Late last night and earlier this afternoon there have been some intermittent faults with connectivity, mostly affecting users connecting to the internet through the Servology network using VPN tunnels, but also occasionally affecting colocated servers. I have discovered that some traffic was still passing through the backup router whose hard disk became faulty earlier this year. I don’t believe today’s problems are due to the faulty hard disk, but more likely a bug in the (very old) BGP implementation on that router, which was causing it to emit bad announcements under certain circumstances, causing other routers to drop and reestablish their BGP sessions with it. However, I believe I have mitigated the problem by adjusting some routing metrics to better ensure traffic is diverted away from the backup router whenever possible. I will now be treating the project to replace this router as very urgent.
Author: Servology
[Resolved] Short connectivity outage to certain destinations
Between about 04:53 and 05:18 this morning, 25 April 2023, there were a number of short outages in connectivity between certain destinations and the Servology network. My routers’ BGP sessions do not seem to have been interrupted and connectivity to at least some destinations seems to have been unaffected, but at least some other destinations did not have connectivity for several minutes. The outages between my remote monitoring node and the Servology network seem to have been approximately 04:53-04:54, 04:55-05:01 and 05:11-05:18. As I see no problems logged on my own equipment I can only guess these outages occurred in an upstream provider’s network.

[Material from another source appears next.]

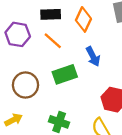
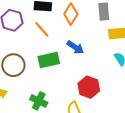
blue arrow: (93, 56) -> (75, 47), turned -36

[Mitigated] Network disruption
My monitoring system detected network disruption between about 07:15 and 09:30 this morning, which seems to have involved high levels of intermittent packet loss, but possibly not a total loss of connectivity at any time. It sent me several warning notifications about packet loss, some >50%, but it seems there was not a serious enough enough outage at any given time to trigger a critical alert which would have woken me up. I have not yet finished analysing the logs, but as yet I have not been able to find any evidence of problems on my own network or with my connectivity to upstream transit providers. My transit providers’ status pages do not report any problems this morning either.
Under most circumstances this would lead me to assume that the problem was closer to the network which hosts my monitoring system and not near my own network, except that during the same time-frame, (a) a customer reported problems accessing Servology-hosted services, and (b) at least one feed receiver hosted at Servology saw missing data.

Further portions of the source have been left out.